▶ _Activity_: In the records below, find the line containing "Lyudmila Pavlichenko (253, 460)" and the line containing "1843 (368, 2554)"; please repeat exactly the lines from one to the other, both included, and nothing more.

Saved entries
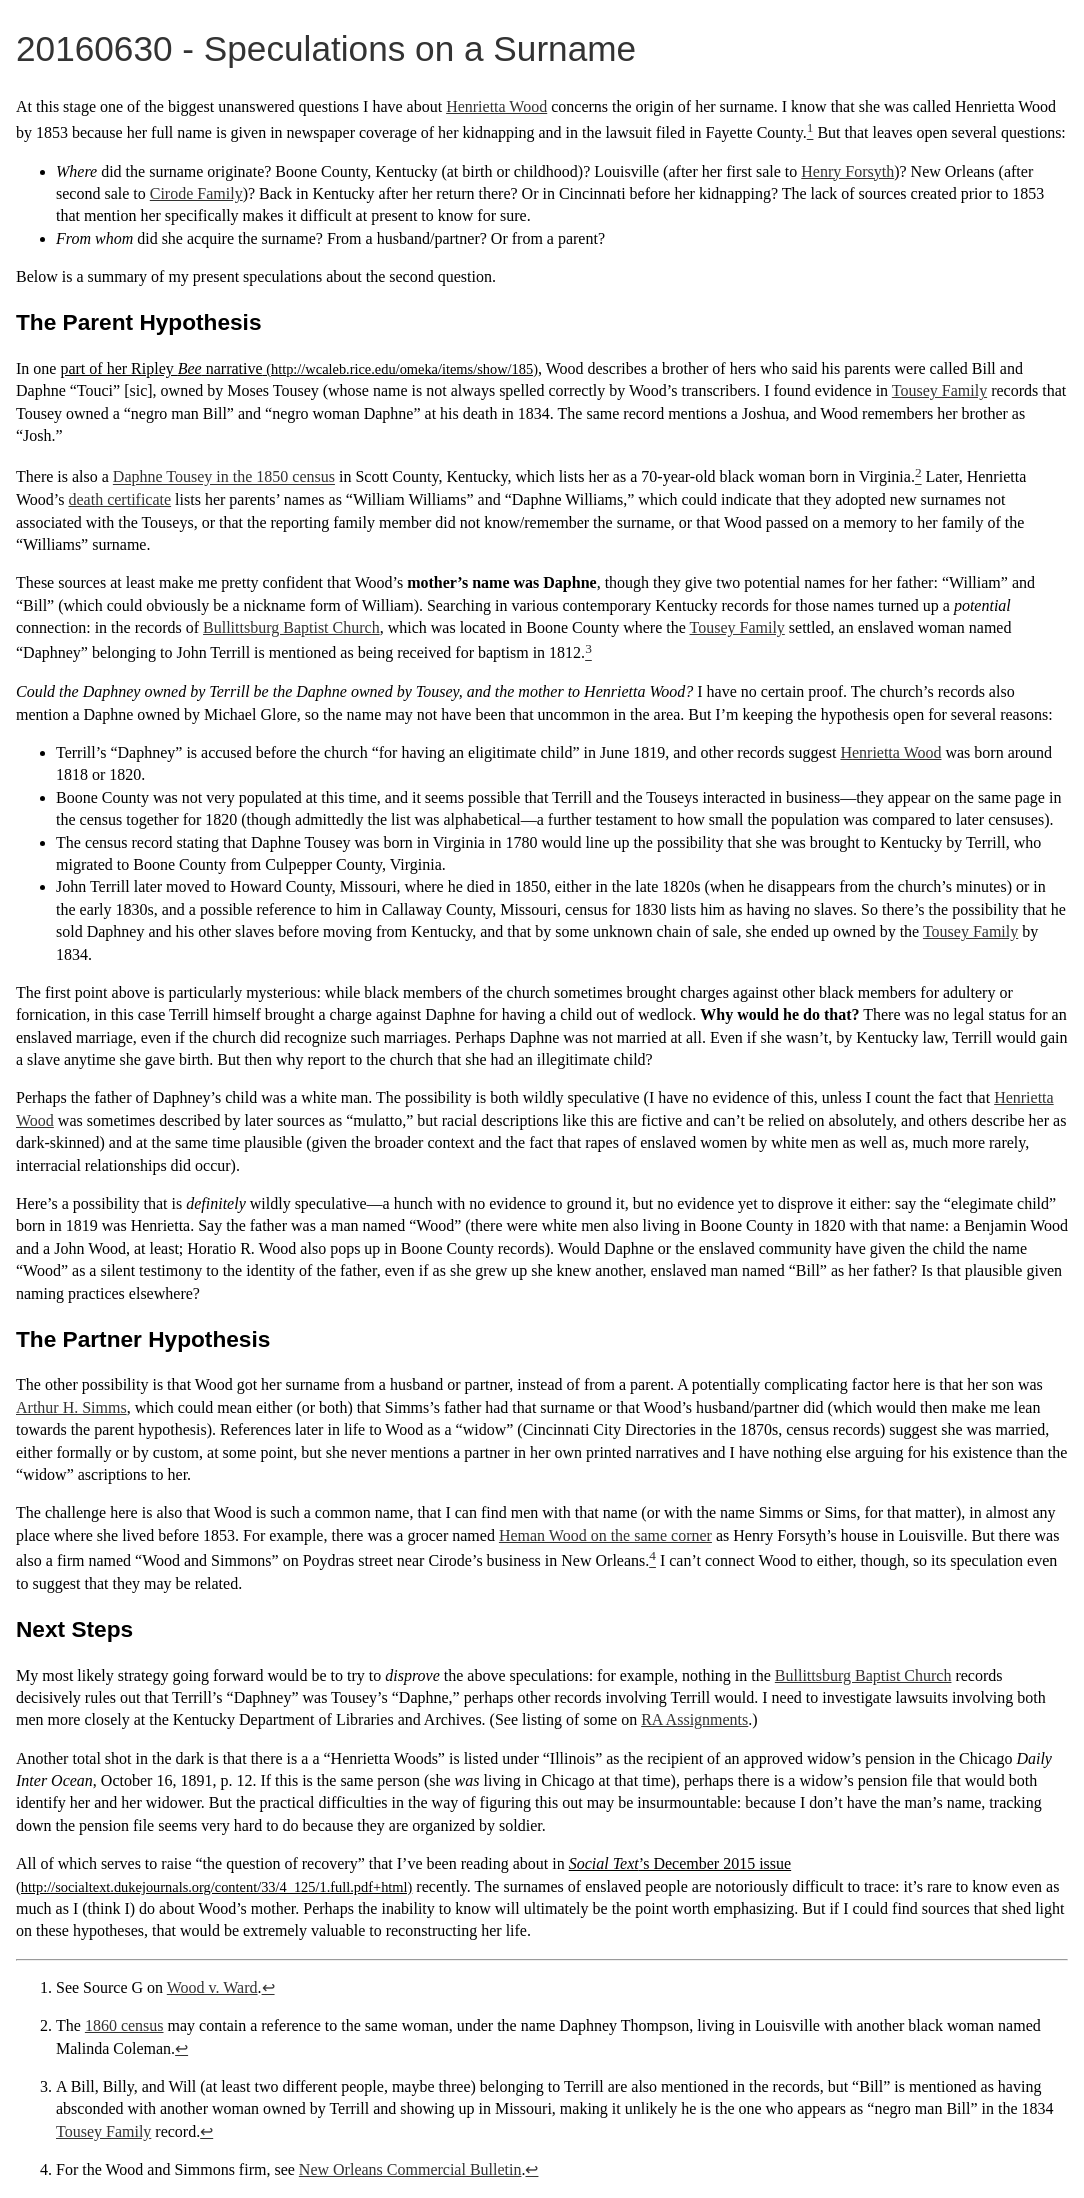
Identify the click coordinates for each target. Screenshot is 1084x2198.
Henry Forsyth (847, 171)
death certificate (120, 499)
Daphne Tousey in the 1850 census (224, 477)
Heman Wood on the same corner (605, 1535)
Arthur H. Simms (71, 1407)
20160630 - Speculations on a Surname (326, 48)
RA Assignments (694, 1719)
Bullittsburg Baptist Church (291, 627)
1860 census (124, 2025)
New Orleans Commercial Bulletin (410, 2169)
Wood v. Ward (212, 1987)
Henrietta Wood (496, 106)
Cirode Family (196, 193)
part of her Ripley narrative (161, 368)
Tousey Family (939, 390)
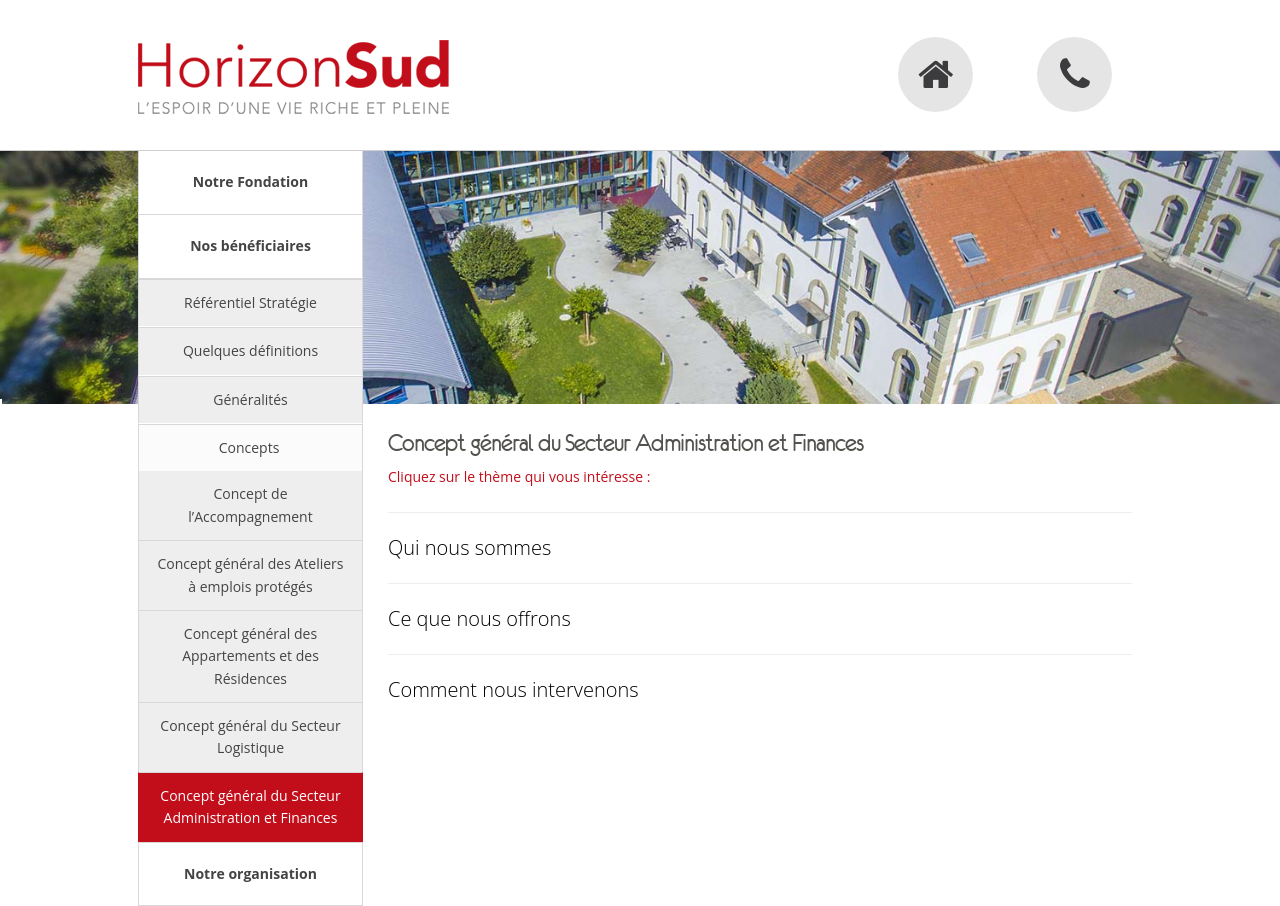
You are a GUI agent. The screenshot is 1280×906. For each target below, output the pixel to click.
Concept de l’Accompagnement (250, 504)
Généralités (250, 399)
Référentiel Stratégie (250, 302)
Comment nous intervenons (513, 689)
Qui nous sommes (469, 547)
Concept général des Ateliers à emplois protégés (251, 574)
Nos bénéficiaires (250, 245)
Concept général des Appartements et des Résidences (250, 656)
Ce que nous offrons (479, 618)
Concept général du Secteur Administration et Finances (250, 806)
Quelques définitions (250, 350)
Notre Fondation (250, 181)
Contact (1074, 74)
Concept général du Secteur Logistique (250, 736)
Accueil (935, 74)
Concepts (249, 447)
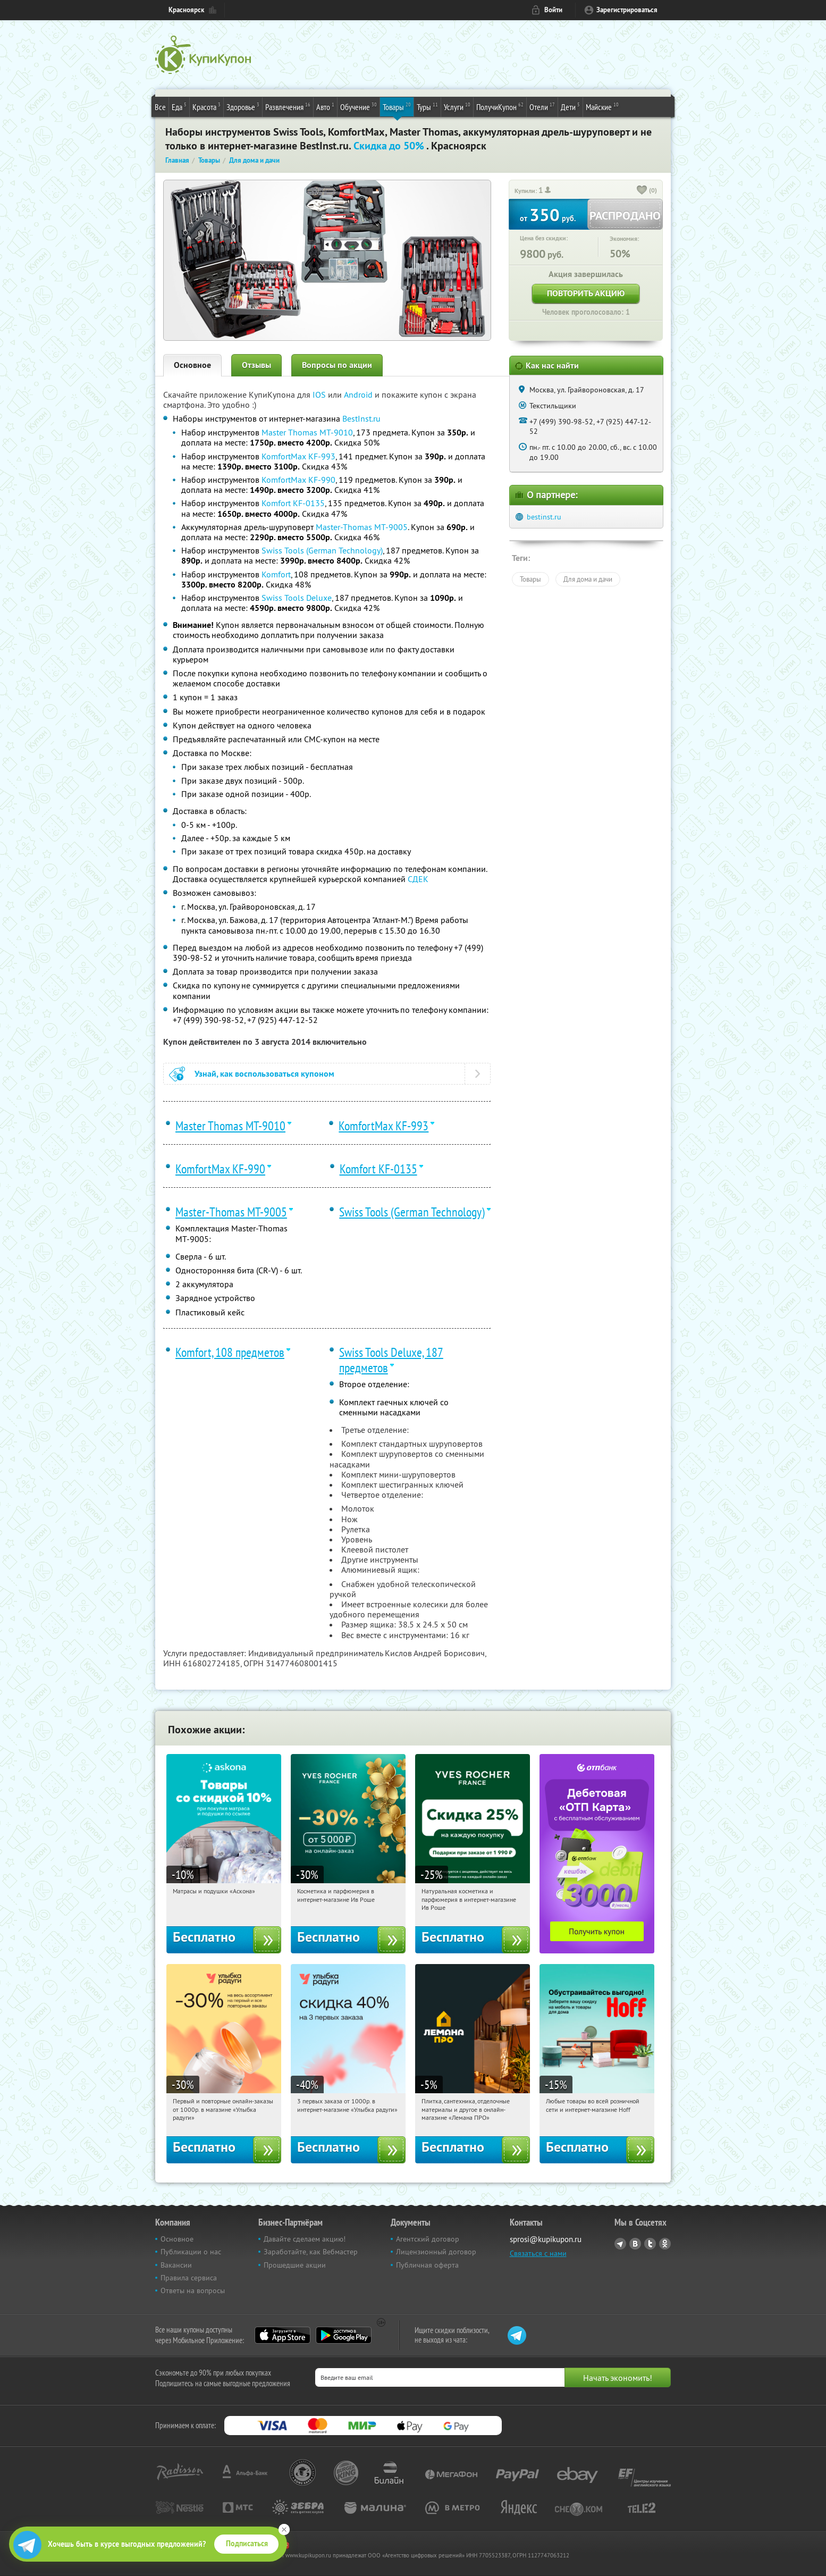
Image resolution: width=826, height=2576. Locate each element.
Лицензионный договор (436, 2251)
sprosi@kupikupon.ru (545, 2239)
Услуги (457, 106)
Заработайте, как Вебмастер (311, 2251)
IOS (320, 394)
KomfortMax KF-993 (298, 456)
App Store (282, 2335)
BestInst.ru (361, 418)
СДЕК (418, 879)
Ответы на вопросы (193, 2290)
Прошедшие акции (295, 2265)
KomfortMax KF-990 (298, 479)
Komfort (276, 574)
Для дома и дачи (587, 579)
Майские (602, 106)
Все (160, 107)
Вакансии (176, 2265)
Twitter (650, 2244)
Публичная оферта (427, 2265)
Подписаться (247, 2543)
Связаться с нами (538, 2253)
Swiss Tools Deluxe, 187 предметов (391, 1360)
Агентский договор (427, 2239)
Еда (179, 106)
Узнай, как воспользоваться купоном (264, 1073)
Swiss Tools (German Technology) (322, 550)
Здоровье (242, 106)
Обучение (358, 106)
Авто (325, 106)
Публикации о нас (191, 2251)
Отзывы (256, 365)
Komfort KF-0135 (293, 503)
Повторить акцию (586, 293)
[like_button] (642, 191)
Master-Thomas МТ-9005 (362, 527)
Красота (206, 106)
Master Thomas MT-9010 (307, 432)
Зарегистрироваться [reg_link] (627, 9)
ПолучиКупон (500, 106)
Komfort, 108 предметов (229, 1352)
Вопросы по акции (337, 365)
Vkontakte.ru (635, 2244)
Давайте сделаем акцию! (304, 2239)
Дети (570, 106)
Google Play (344, 2335)
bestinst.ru (544, 517)
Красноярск (186, 9)
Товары (397, 106)
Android (359, 394)
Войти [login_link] (553, 9)
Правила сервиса (189, 2278)
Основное (192, 365)
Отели (542, 106)
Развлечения (287, 106)
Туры (427, 106)
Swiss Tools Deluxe (297, 597)
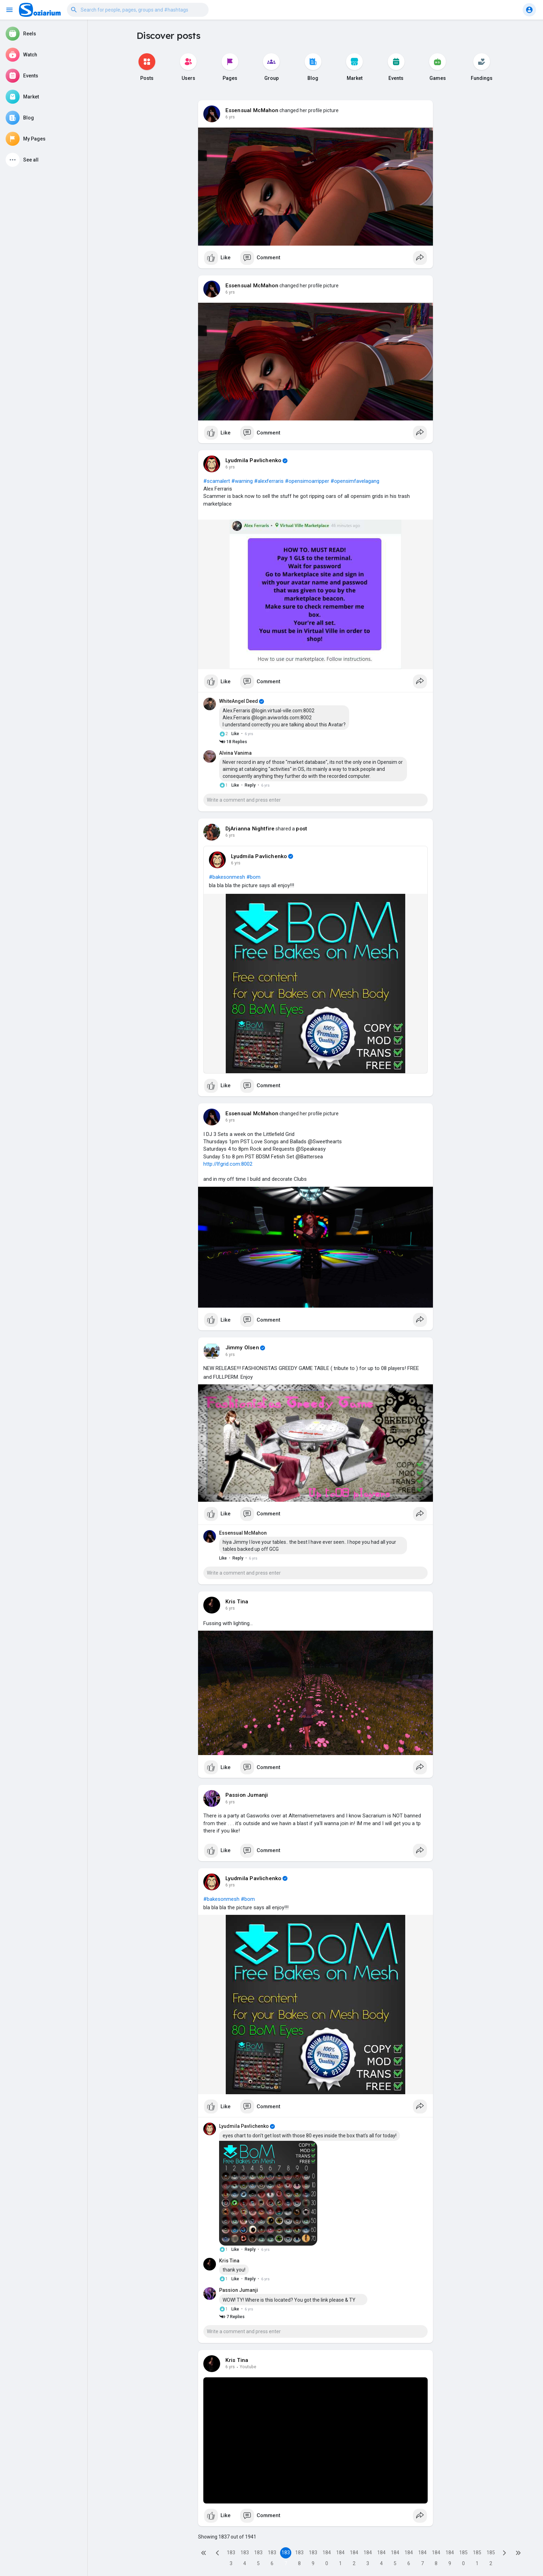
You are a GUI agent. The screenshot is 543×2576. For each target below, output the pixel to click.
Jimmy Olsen (242, 1347)
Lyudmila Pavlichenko (253, 460)
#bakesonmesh (227, 877)
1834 (244, 2554)
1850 (463, 2554)
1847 (422, 2554)
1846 (409, 2554)
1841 (340, 2554)
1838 (299, 2554)
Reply (250, 785)
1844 (381, 2554)
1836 (272, 2554)
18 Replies (233, 742)
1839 (313, 2554)
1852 (491, 2554)
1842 (354, 2554)
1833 (231, 2554)
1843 (368, 2554)
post (301, 828)
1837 (285, 2554)
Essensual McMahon (251, 110)
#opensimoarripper (307, 481)
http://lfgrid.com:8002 (227, 1164)
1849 (450, 2554)
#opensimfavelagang (355, 481)
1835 (258, 2554)
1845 (395, 2554)
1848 (436, 2554)
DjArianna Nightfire (250, 828)
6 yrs (230, 117)
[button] (138, 10)
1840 (327, 2554)
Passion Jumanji (246, 1795)
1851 (477, 2554)
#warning (242, 481)
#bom (253, 877)
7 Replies (232, 2317)
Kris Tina (237, 1601)
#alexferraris (269, 481)
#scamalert (216, 481)
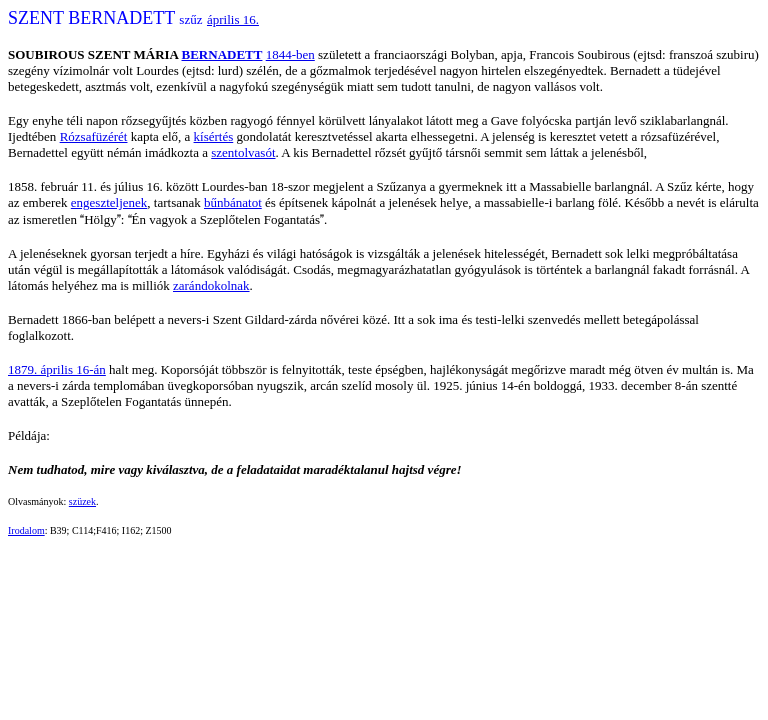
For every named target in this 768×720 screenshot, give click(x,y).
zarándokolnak (211, 285)
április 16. (233, 19)
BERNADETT (222, 54)
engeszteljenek (109, 202)
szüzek (82, 501)
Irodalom (26, 530)
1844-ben (290, 54)
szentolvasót (243, 152)
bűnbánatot (233, 202)
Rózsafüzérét (94, 136)
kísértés (214, 136)
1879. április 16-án (57, 369)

▶ _Written response_:
Lyudmila Pavlichenko (253, 460)
#bakesonmesh (227, 877)
1834 (244, 2554)
1850 (463, 2554)
1847 (422, 2554)
1846 (409, 2554)
1841 (340, 2554)
1838 (299, 2554)
Reply (250, 785)
1844 (381, 2554)
1836 (272, 2554)
18 Replies (233, 742)
1839 (313, 2554)
1852 (491, 2554)
1842 (354, 2554)
1833 (231, 2554)
1843 (368, 2554)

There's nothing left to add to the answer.